Several studies have been conducted, resulting in various interpretations of VR games that support learning several sign languages [10,11]. Most of these studies require access to some form of Motion Capture (MoCap) technology, which might not be readily accessible or affordable to everyone [12,13]. To address this shortcoming, this research offers an alternative solution using Inverse Kinematics (IK) and simple controller mappings for upper-body pose and hand gesture recognition.
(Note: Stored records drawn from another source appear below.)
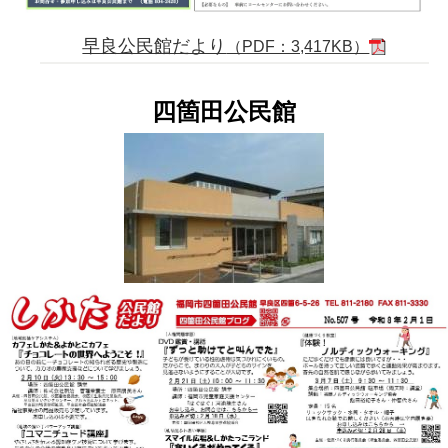
早良公民館だより
（PDF：3,417KB）
四箇田公民館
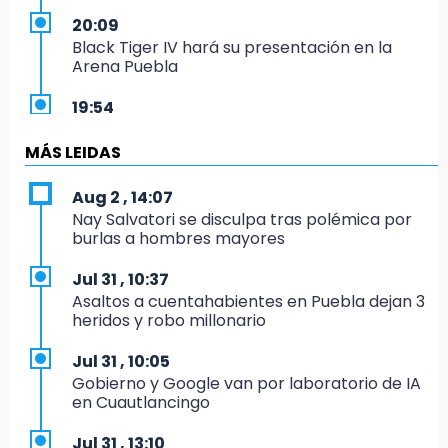
20:09
Black Tiger IV hará su presentación en la
Arena Puebla
19:54
Investigación de ASE a Tlatehui y Cuautle no
es politiquería, es por posible desfalco al
MÁS LEIDAS
erario
Aug 2 , 14:07
19:45
Nay Salvatori se disculpa tras polémica por
Estado invertirá en unidades médicas del
burlas a hombres mayores
IMSS-Bienestar y el SEDIF
Jul 31 , 10:37
19:35
Asaltos a cuentahabientes en Puebla dejan 3
De la Vega niega venta de Bravos
heridos y robo millonario
19:34
Jul 31 , 10:05
Desalojan a dos comerciantes en Valsequillo
Gobierno y Google van por laboratorio de IA
por invasión en zona de Conagua
en Cuautlancingo
19:18
Jul 31 , 13:10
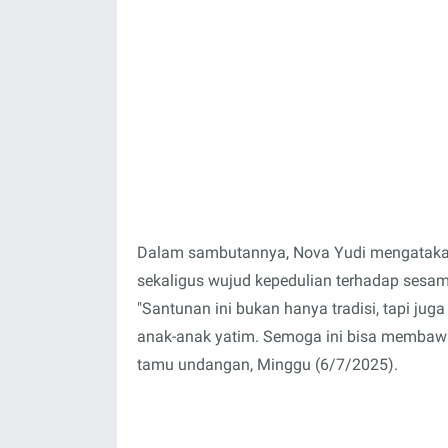
Dalam sambutannya, Nova Yudi mengatakan
sekaligus wujud kepedulian terhadap sesam
"Santunan ini bukan hanya tradisi, tapi ju
anak-anak yatim. Semoga ini bisa membawa
tamu undangan, Minggu (6/7/2025).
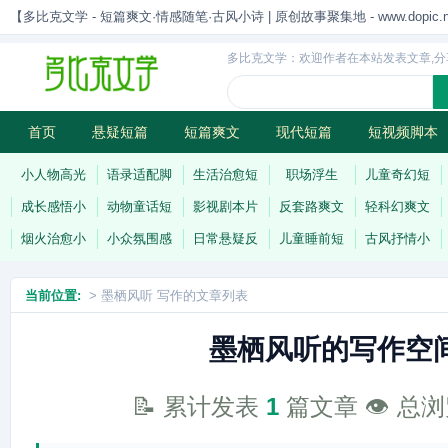
【多比克文学 - 短篇爽文·情感随笔·古风小诗 | 原创故事聚集地 - www.dopic.n
多比克文学：欢迎作者在本站发表文章,分
首页
悬疑短篇
短篇爽文
现代短篇
短视频脚本
古风小诗
科幻短篇
现代小诗
连载
小人物高光
语录适配脚
生活治愈短
职场浮生
儿童奇幻短
成长感悟小
动物童话短
影视剧本片
反套路爽文
轻科幻爽文
烟火治愈小
小众氛围感
日常悬疑反
儿童睡前短
古风抒情小
当前位置:
> 墨栖风听 写作的文章列表
墨栖风听的写作空
📝 累计发表
1
篇文章 👁️ 总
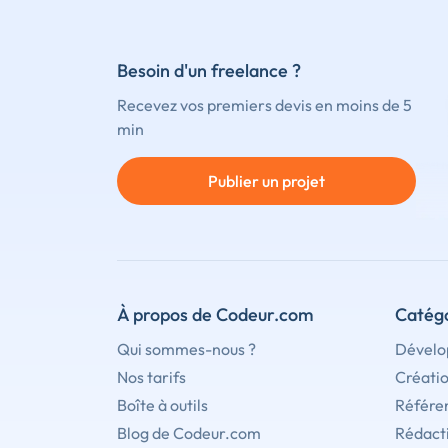
Besoin d'un freelance ?
Recevez vos premiers devis en moins de 5
min
Publier un projet
À propos de Codeur.com
Catégo
Qui sommes-nous ?
Dévelo
Nos tarifs
Créati
Boîte à outils
Référe
Blog de Codeur.com
Rédact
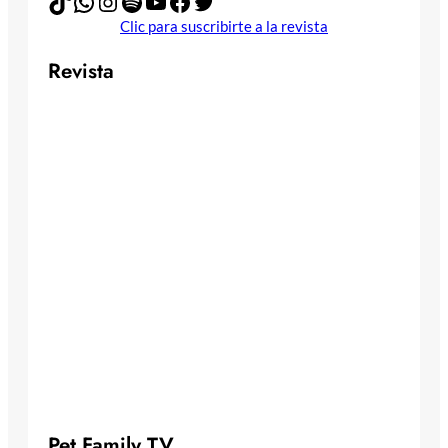
TikTok
WhatsApp
Instagram
Spotify
YouTube
Facebook
Twitter
Clic para suscribirte a la revista
Revista
Pet Family TV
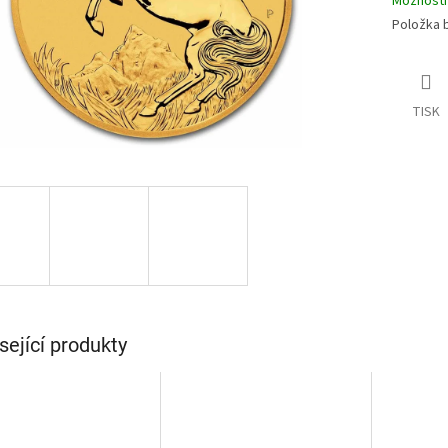
Možnosti
Položka 
TISK
sející produkty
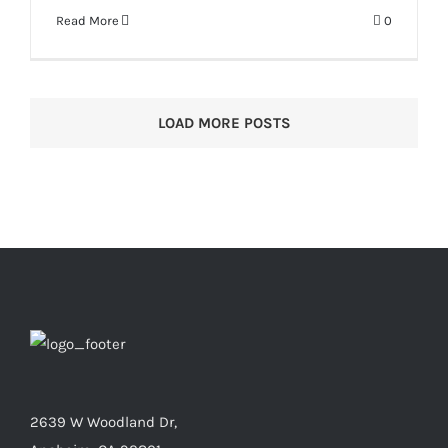
Read More
0
LOAD MORE POSTS
2639 W Woodland Dr,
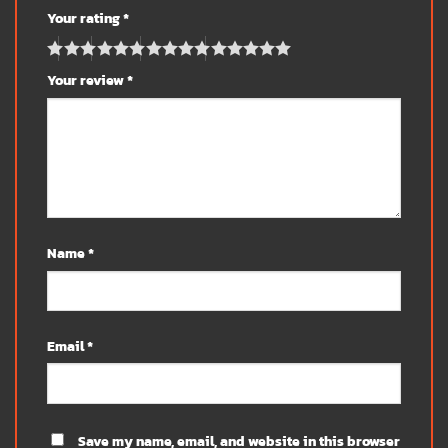
Your rating
*
Your review
*
Name
*
Email
*
Save my name, email, and website in this browser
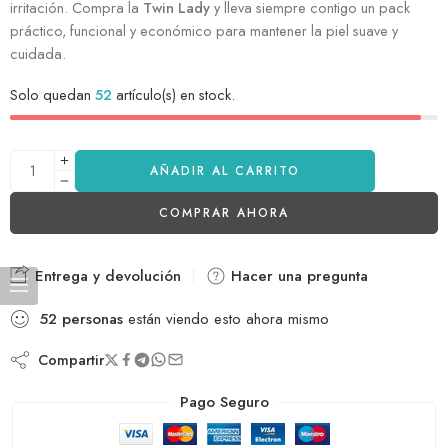
irritación. Compra la
Twin Lady
y lleva siempre contigo un pack
práctico, funcional y económico para mantener la piel suave y
cuidada.
Solo quedan
52
artículo(s) en stock.
AÑADIR AL CARRITO
COMPRAR AHORA
Entrega y devolución
Hacer una pregunta
52
personas
están viendo esto ahora mismo
Compartir
Pago Seguro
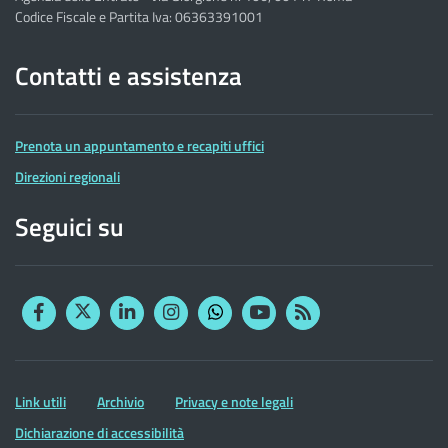
Codice Fiscale e Partita Iva: 06363391001
Contatti e assistenza
Prenota un appuntamento e recapiti uffici
Direzioni regionali
Seguici su
Facebook
Twitter
Linkedin
Instagram
YouTube
RSS
Whatsapp
Altre
Link utili
Archivio
Privacy e note legali
informazioni
Dichiarazione di accessibilità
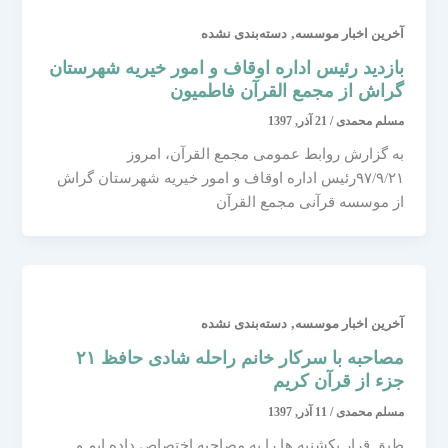
,
آخرین اخبار موسسه
دسته‌بندی نشده
بازدید رئیس اداره اوقاف و امور خیریه شهرستان
گراش از مجمع القرآن فاطمیون
مسلم محمدی
/
21 آذر, 1397
به گزارش روابط عمومی مجمع القرآن، امروز
۹۷/۹/۲۱رئیس اداره اوقاف و امور خیریه شهرستان گراش
از موسسه قرآنی مجمع القرآن
,
آخرین اخبار موسسه
دسته‌بندی نشده
مصاحبه با سرکار خانم راحله شادی حافظ ۲۱
جزء از قرآن کریم
مسلم محمدی
/
11 آذر, 1397
طبق قرار یکشنبه ها را به مصاحبه اختصاص داده ایم و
Consistent with the inclusive aim stated in the Abstract Section—lowering hardware barriers to ASL learning—we position this work as a case study demonstrating what can be achieved with minimal, commodity hardware.

Within the TUMSphere (TUMSphere project: https://tumsphere.se.cit.tum.de/, accessed on 21 November 2025) project, we developed a compact ASL-learning minigame that showcases our key innovations: IK-only upper-body tracking from HMD/controllers (UBIKSolver), controller-driven hand-gesture synthesis, and a deterministic pelvis-anchored pose evaluator that is runnable on commodity headsets.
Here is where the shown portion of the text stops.